No context in vocabulary when setting an positive bow_size

orenmel / lexsub

Apache License 2.0

24 stars 16 forks source link

No context in vocabulary when setting an positive bow_size #5

Open MichaelZhouwang opened 5 years ago

MichaelZhouwang commented 5 years ago

Hi, When I set an positive non-negative window_size, the contexts extracted are done by method 'getneighbors' and the words returned are just words, without context prefix such as 'acompI', which results in no contexts in vocabulary because the context vocabulary are all prefixed. Is the model only built for syntactic dependency contexts? Or I could simply average the context embedding for all syntactic to obtain an 'average context embedding' ? Look forward to your reply. Thanks !
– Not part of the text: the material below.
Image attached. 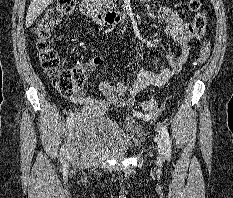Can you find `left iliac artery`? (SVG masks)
Instances as JSON below:
<instances>
[{"label": "left iliac artery", "mask_w": 233, "mask_h": 198, "mask_svg": "<svg viewBox=\"0 0 233 198\" xmlns=\"http://www.w3.org/2000/svg\"><path fill=\"white\" fill-rule=\"evenodd\" d=\"M160 132L162 134L163 140H164V147H165V154L167 158L171 157V141L169 137V133L165 126L159 124Z\"/></svg>", "instance_id": "obj_1"}]
</instances>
orenmel commented 5 years ago

When using bow>0, the code expects to get standard word embeddings, i.e. without syntactic prefixes. You could try to do averaging over prefixes or simply learn a standard word2vec model and dump the target and context embeddings into two separate files. I think you can find instructions on how to do that on the web.

MichaelZhouwang commented 5 years ago

When using bow>0, the code expects to get standard word embeddings, i.e. without syntactic prefixes. You could try to do averaging over prefixes or simply learn a standard word2vec model and dump the target and context embeddings into two separate files. I think you can find instructions on how to do that on the web.

Thank you very much!